Given entries ::
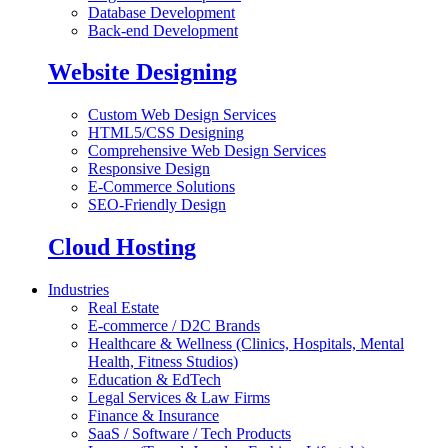
Database Development
Back-end Development
Website Designing
Custom Web Design Services
HTML5/CSS Designing
Comprehensive Web Design Services
Responsive Design
E-Commerce Solutions
SEO-Friendly Design
Cloud Hosting
Industries
Real Estate
E-commerce / D2C Brands
Healthcare & Wellness (Clinics, Hospitals, Mental
Health, Fitness Studios)
Education & EdTech
Legal Services & Law Firms
Finance & Insurance
SaaS / Software / Tech Products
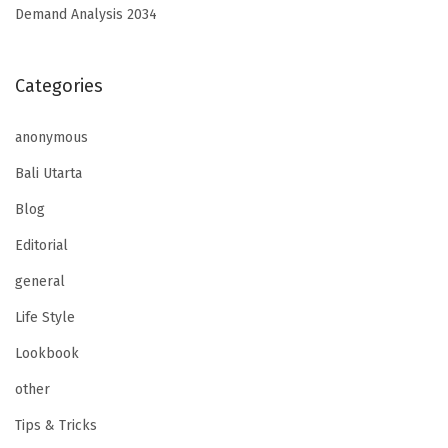
Demand Analysis 2034
Categories
anonymous
Bali Utarta
Blog
Editorial
general
Life Style
Lookbook
other
Tips & Tricks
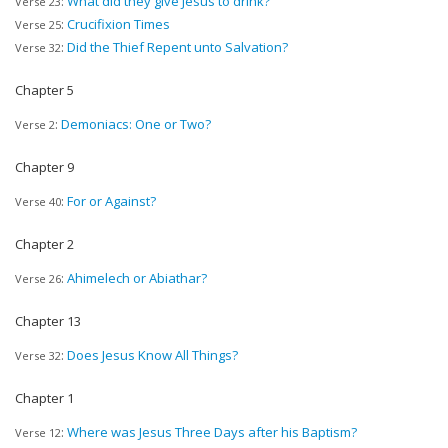
:
What did they give Jesus to drink?
Verse 23
:
Crucifixion Times
Verse 25
:
Did the Thief Repent unto Salvation?
Verse 32
Chapter 5
:
Demoniacs: One or Two?
Verse 2
Chapter 9
:
For or Against?
Verse 40
Chapter 2
:
Ahimelech or Abiathar?
Verse 26
Chapter 13
:
Does Jesus Know All Things?
Verse 32
Chapter 1
:
Where was Jesus Three Days after his Baptism?
Verse 12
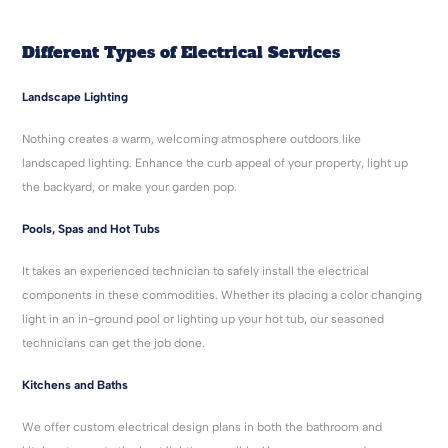
Different Types of Electrical Services
Landscape Lighting
Nothing creates a warm, welcoming atmosphere outdoors like
landscaped lighting. Enhance the curb appeal of your property, light up
the backyard, or make your garden pop.
Pools, Spas and Hot Tubs
It takes an experienced technician to safely install the electrical
components in these commodities. Whether its placing a color changing
light in an in-ground pool or lighting up your hot tub, our seasoned
technicians can get the job done.
Kitchens and Baths
We offer custom electrical design plans in both the bathroom and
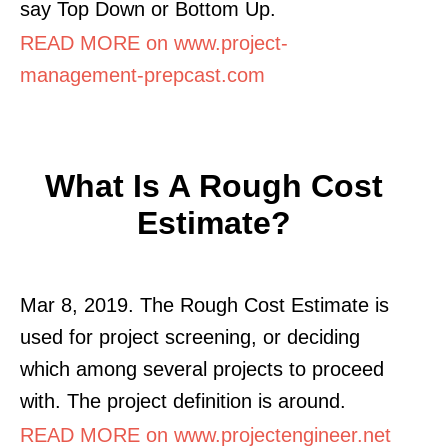
say Top Down or Bottom Up.
READ MORE on www.project-
management-prepcast.com
What Is A Rough Cost
Estimate?
Mar 8, 2019. The Rough Cost Estimate is
used for project screening, or deciding
which among several projects to proceed
with. The project definition is around.
READ MORE on www.projectengineer.net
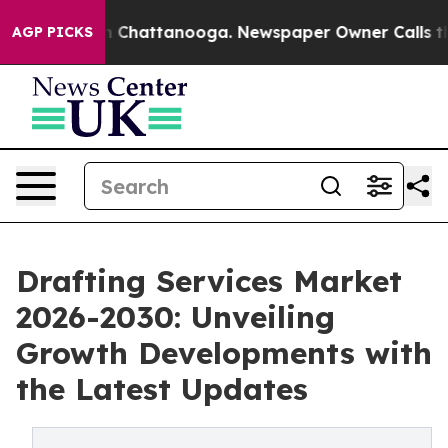
haos in Chattanooga. Newspaper Owner Calls the Peop
AGP PICKS
Drafting Services Market
2026-2030: Unveiling
Growth Developments with
the Latest Updates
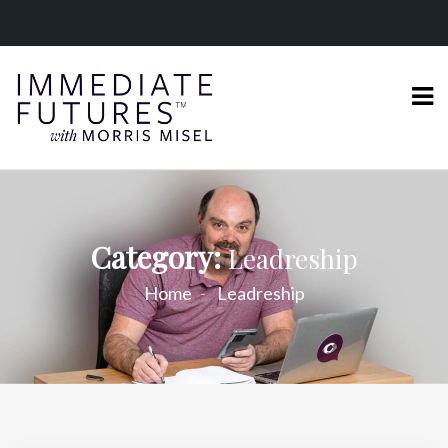
Category:
Leadreship
Home
Leadreship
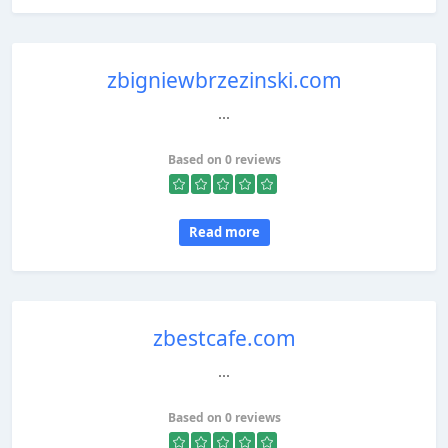
zbigniewbrzezinski.com
...
Based on 0 reviews
Read more
zbestcafe.com
...
Based on 0 reviews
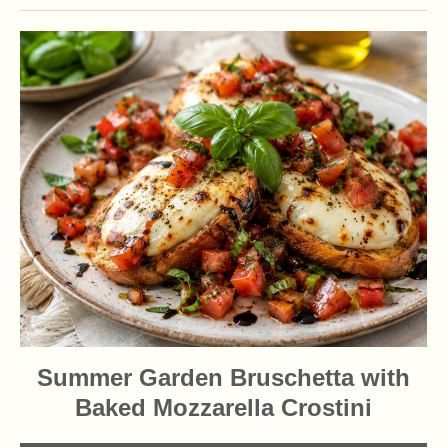
Summer Garden Bruschetta with
Baked Mozzarella Crostini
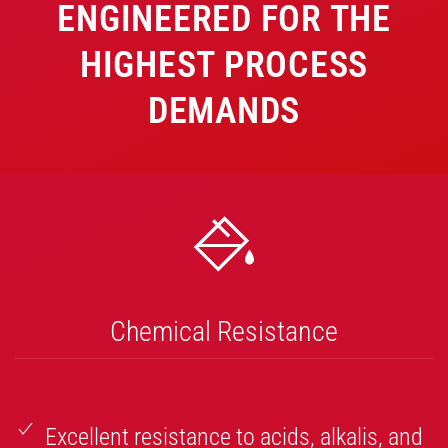
ENGINEERED FOR THE
HIGHEST PROCESS
DEMANDS
Chemical Resistance
Excellent resistance to acids, alkalis, and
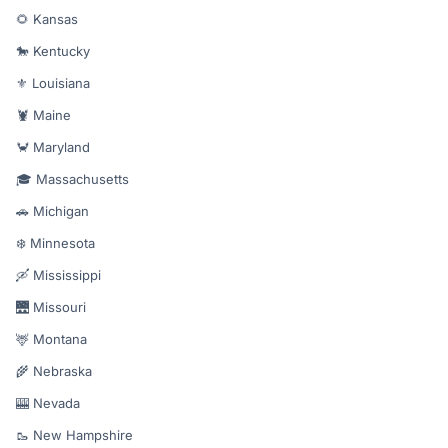
🌻 Kansas
🐎 Kentucky
⚜️ Louisiana
🦞 Maine
🦀 Maryland
🎓 Massachusetts
🚗 Michigan
❄️ Minnesota
🛶 Mississippi
🌉 Missouri
🦌 Montana
🌾 Nebraska
🎰 Nevada
🥾 New Hampshire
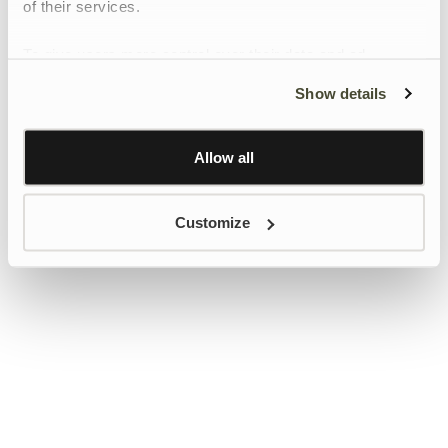
of their services.
To give users more control over their data and ad
personalisation, we have added a link to Google’s
Show details
Personalisation and Control page.
Learn more about Google’s Personalisation and
Control settings
here
Allow all
Customize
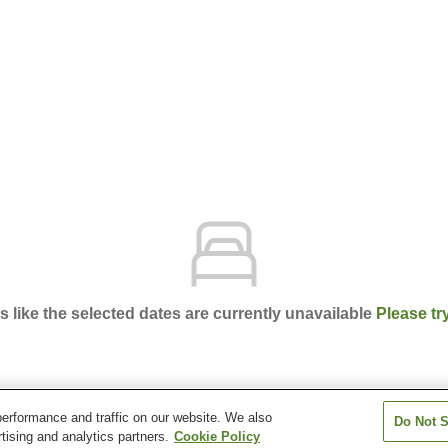
ks like the selected dates are currently unavailable
Please tr
erformance and traffic on our website. We also
Do Not S
ce Kochi
tising and analytics partners.
Cookie Policy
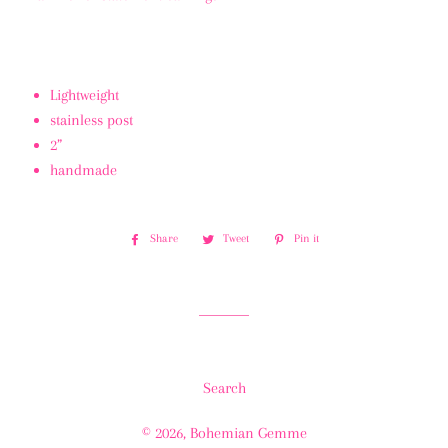
Lightweight
stainless post
2”
handmade
Share
Share
Tweet
Tweet
Pin it
Pin
on
on
on
Facebook
Twitter
Pinterest
Search
© 2026,
Bohemian Gemme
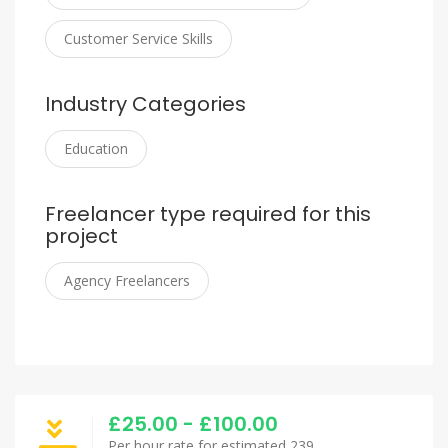
Customer Service Skills
Industry Categories
Education
Freelancer type required for this
project
Agency Freelancers
£25.00 - £100.00
Per hour rate for estimated 239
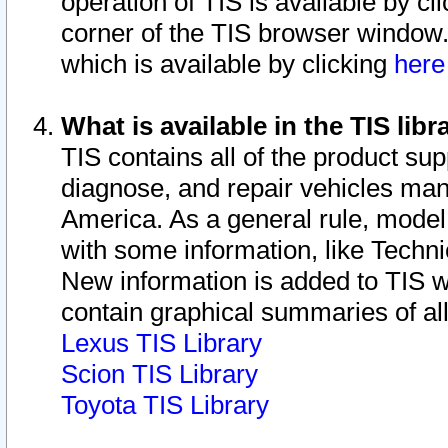
operation of TIS is available by cl
corner of the TIS browser window.
which is available by clicking
her
What is available in the TIS libr
TIS contains all of the product su
diagnose, and repair vehicles ma
America. As a general rule, mode
with some information, like Techni
New information is added to TIS 
contain graphical summaries of all
Lexus TIS Library
Scion TIS Library
Toyota TIS Library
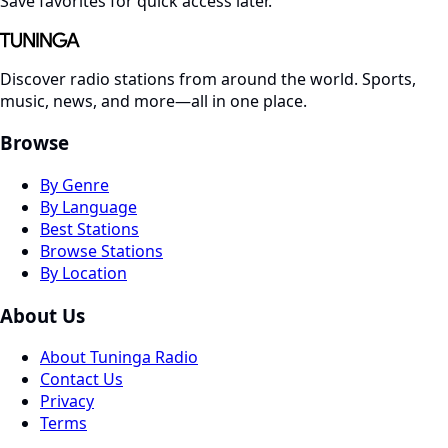
Save favorites for quick access later.
Discover radio stations from around the world. Sports,
music, news, and more—all in one place.
Browse
By Genre
By Language
Best Stations
Browse Stations
By Location
About Us
About Tuninga Radio
Contact Us
Privacy
Terms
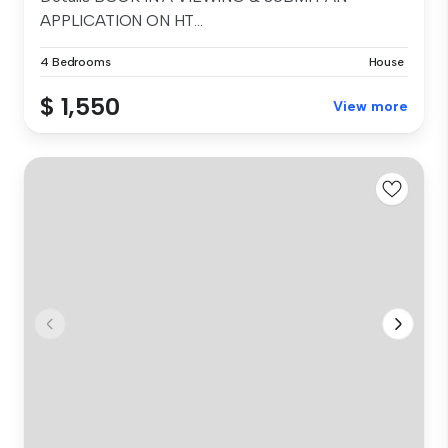
APPLICATION ON HT...
4 Bedrooms
House
$ 1,550
View more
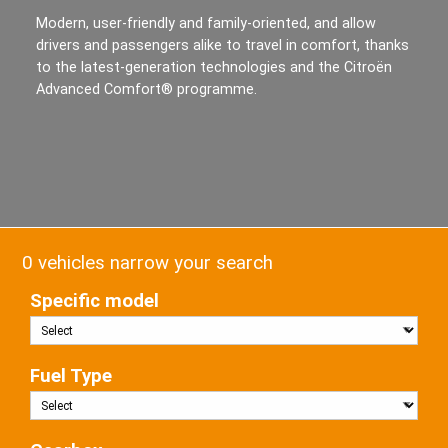
Modern, user-friendly and family-oriented, and allow
drivers and passengers alike to travel in comfort, thanks
to the latest-generation technologies and the Citroën
Advanced Comfort® programme.
0 vehicles narrow your search
Specific model
Fuel Type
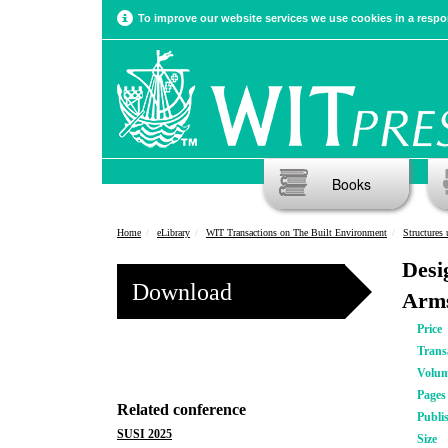
To improve our website services we use cookies in a respon
Books
Home
eLibrary
WIT Transactions on The Built Environment
Structures
Desi
Download
Arms
Price
Trans
Volu
Pages
Related conference
Publi
SUSI 2025
Size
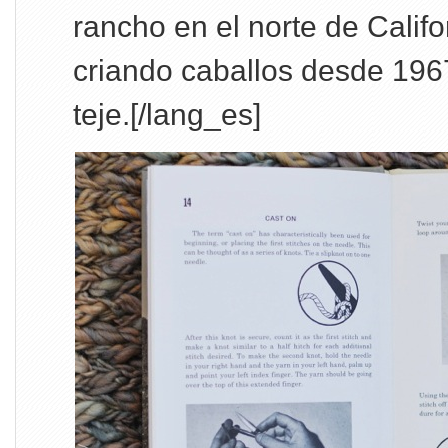
rancho en el norte de Califo
criando caballos desde 1967
teje.[/lang_es]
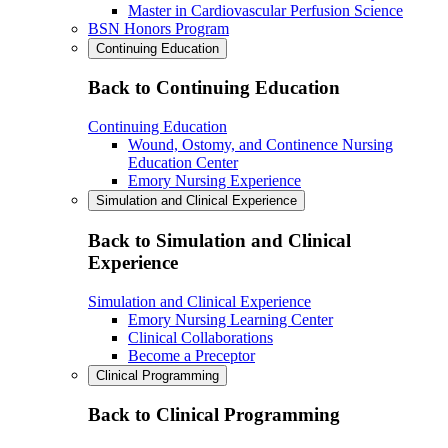
Master in Cardiovascular Perfusion Science
BSN Honors Program
Continuing Education
Back to Continuing Education
Continuing Education
Wound, Ostomy, and Continence Nursing
Education Center
Emory Nursing Experience
Simulation and Clinical Experience
Back to Simulation and Clinical
Experience
Simulation and Clinical Experience
Emory Nursing Learning Center
Clinical Collaborations
Become a Preceptor
Clinical Programming
Back to Clinical Programming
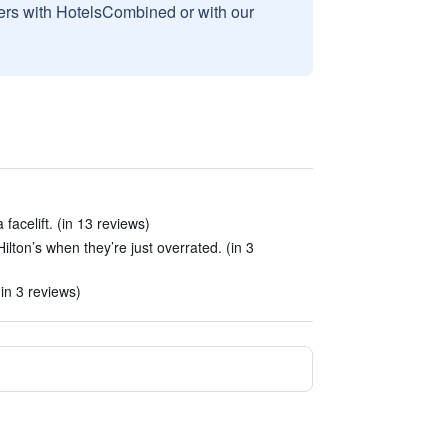
sers with HotelsCombined or with our
facelift. (in 13 reviews)
ilton’s when they’re just overrated. (in 3
in 3 reviews)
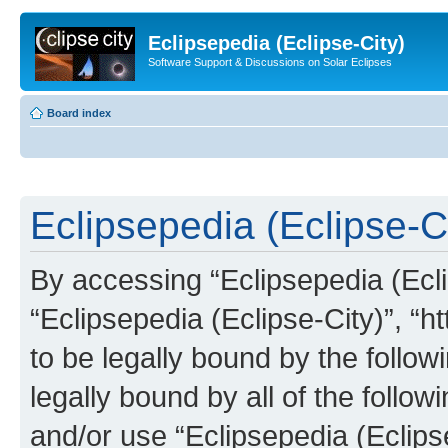
Eclipsepedia (Eclipse-City)
Software Support & Discussions on Solar Eclipses
Board index
Eclipsepedia (Eclipse-Ci
By accessing “Eclipsepedia (Eclip
“Eclipsepedia (Eclipse-City)”, “ht
to be legally bound by the follow
legally bound by all of the follo
and/or use “Eclipsepedia (Eclip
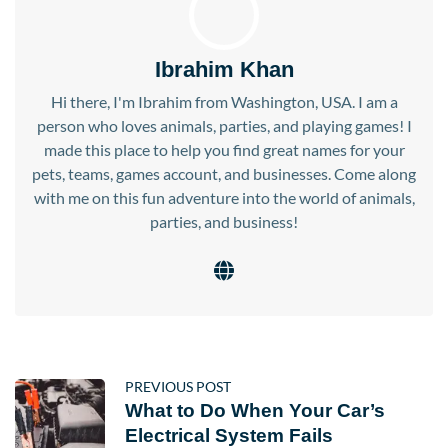
Ibrahim Khan
Hi there, I'm Ibrahim from Washington, USA. I am a
person who loves animals, parties, and playing games! I
made this place to help you find great names for your
pets, teams, games account, and businesses. Come along
with me on this fun adventure into the world of animals,
parties, and business!
PREVIOUS POST
What to Do When Your Car’s
Electrical System Fails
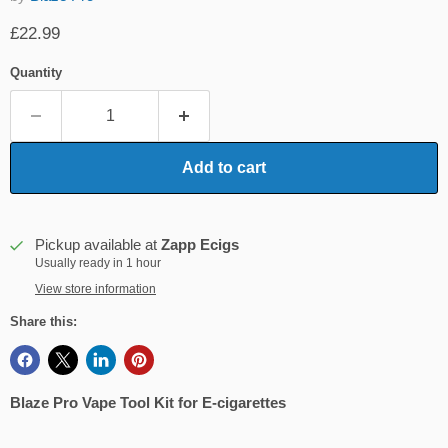
Current price
£22.99
Quantity
Add to cart
Pickup available at
Zapp Ecigs
Usually ready in 1 hour
View store information
Share this:
Blaze Pro Vape Tool Kit for E-cigarettes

Your objective :: Everything above from the line containing "corner of the TIS browser window." through the line containing "Master in Cardiovascular Perfusion Science" must be repeated exactly, and the pictures must be left out.

The completed task ::
corner of the TIS browser window.
which is available by clicking
her
What is available in the TIS libr
TIS contains all of the product su
diagnose, and repair vehicles ma
America. As a general rule, mode
with some information, like Techni
New information is added to TIS 
contain graphical summaries of all
Lexus TIS Library
Scion TIS Library
Toyota TIS Library
Save favorites for quick access later.
Discover radio stations from around the world. Sports,
music, news, and more—all in one place.
Browse
By Genre
By Language
Best Stations
Browse Stations
By Location
About Us
About Tuninga Radio
Contact Us
Privacy
Terms
APPLICATION ON HT...
4 Bedrooms
House
$ 1,550
View more
Modern, user-friendly and family-oriented, and allow
drivers and passengers alike to travel in comfort, thanks
to the latest-generation technologies and the Citroën
Advanced Comfort® programme.
0 vehicles narrow your search
Specific model
Fuel Type
To improve our website services we use cookies in a respon
Books
Home
eLibrary
WIT Transactions on The Built Environment
Structures
Desi
Download
Arms
Price
Trans
Volu
Pages
Related conference
Publi
SUSI 2025
Size
rancho en el norte de Califo
criando caballos desde 1967
teje.[/lang_es]
Master in Cardiovascular Perfusion Science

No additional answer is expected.